Bloom exposes the VFS over NFS v4.1. The local /bloom mount is not a separate API from the VFS router; it is the normal filesystem surface backed by Bloom's daemon, handlers, policy checks, and audit model.

This matters because Bloom should fit into ordinary Unix and infrastructure workflows rather than asking every agent or app to speak a custom CLI protocol. Over time, Bloom expects to rely more on this NFS layer for:

  • Unix permission boundaries and familiar file ownership/mode semantics;
  • Docker and hypervisor use cases where /bloom can be shared into containers, VMs, or sandboxes as a mounted volume;
  • multi-process workflows where different tools read plans, inspect state, and stage intents through the same mounted tree;
  • safer automation patterns that can be constrained with standard filesystem access controls before Bloom's own policy layer evaluates an action.

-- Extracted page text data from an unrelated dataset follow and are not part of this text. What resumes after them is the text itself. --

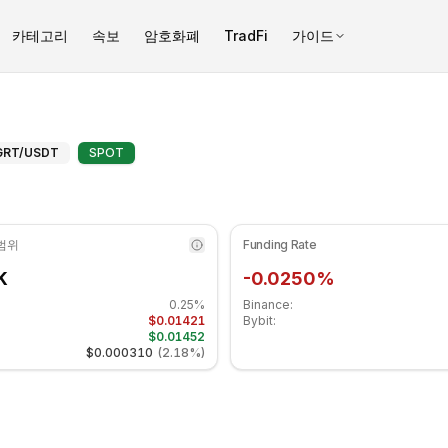
카테고리
속보
암호화폐
TradFi
가이드
32.36 수준입니다 중립 구간에 있습니다. 일간 추세는 하락세입니다. 
 그래프 (GRT) 고급 지표 - COIN
GRT
/USDT
SPOT
 범위
Funding Rate
K
-0.0250%
0.25%
Binance:
$0.01421
Bybit:
$0.01452
$0.000310
(
2.18%
)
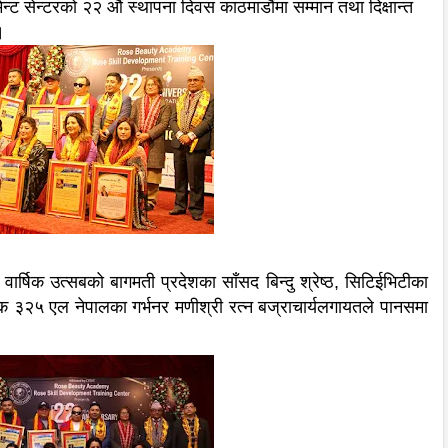
ेन्ट सेन्टरको २२ औं स्थापना दिवस काठमाडौंमा सम्मान तथा दिक्षान्त
 ।
र्षिक उत्सबको बागमती प्रदेशका साँसद बिन्दु श्रेष्ठ, सिटिईभिटीका
क ३२५ एल नेपालका गर्भनर मणीश्री रत्न बज्राचार्यलगायतले पानसमा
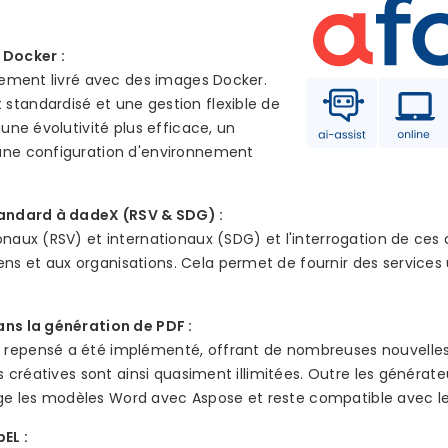
 Docker :
èrement livré avec des images Docker.
standardisé et une gestion flexible de
 une évolutivité plus efficace, un
une configuration d'environnement
standard à dadeX (RSV & SDG) :
onaux (RSV) et internationaux (SDG) et l'interrogation de ces
 et aux organisations. Cela permet de fournir des services u
ans la génération de PDF :
 repensé a été implémenté, offrant de nombreuses nouvelles
és créatives sont ainsi quasiment illimitées. Outre les générate
 les modèles Word avec Aspose et reste compatible avec les
EL :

This area is still active work. Examples, experiments, and contributions around NFS permissions, container/VM volume sharing, and operational deployment patterns are welcome.

Core crates

CrateResponsibility
bloomCLI binary; thin client and driver for the in-process daemon.
bloom-daemonWires home dir, config, chains, keystore, VFS, IPC, ENS, and watch executor.
bloom-vfsPath router, handler trait, per-path caching, vendored docs, and handler modules.
bloom-chainRPC pool and per-chain engine for heads, blocks, addresses, and ERC-20 reads.
bloom-txStage, simulate, sign, broadcast, nonce management, and policy enforcement.
bloom-keystoreEncrypted local key storage and signer.
bloom-defiEnso Shortcuts client and natural-language intent parser.
bloom-watchSubscription registry and polling executor with rotated event logs.
bloom-mountNFSv4 mount adapter behind the mount feature.
bloom-toolsKeccak, SHA-256, Blake3, hex, base64, ABI, RLP, units, and EIP-712 helpers.
bloom-etherscanEtherscan v2 multichain client with on-disk TTL cache.
bloom-ensENS namehash, forward, reverse, text, and contenthash resolution.
bloom-pricesDefiLlama keyless price oracle.
bloom-protoShared types for paths, config, audit, address book, intents, policy, plans, and units.
bloom-itIntegration-test harness crate.

Data flow for a transaction

  1. Agent writes an intent to a wallet outbox path under /bloom.
  2. The VFS router dispatches to wallet handlers.
  3. The transaction engine parses the intent and resolves chain, recipient, gas, value, calldata, and nonce defaults.
  4. Simulation and policy checks run.
  5. Bloom writes a pending directory with intent.json, plan.md, policy_check.json, and control files.
  6. User or agent reads the plan.
  7. Confirmation unlocks the signer and broadcasts only if policy still permits it.
  8. The pending entry moves to sent/ and links to chain transaction paths.

Backend boundaries

Some surfaces are direct RPC reads. Others use Etherscan v2 where an indexer is required today. The live backend declaration is exposed under /bloom/status/backends/<feature> and /bloom/status/backends/summary.json.

The future indexer backend is reserved but intentionally returns a clear not-implemented error today.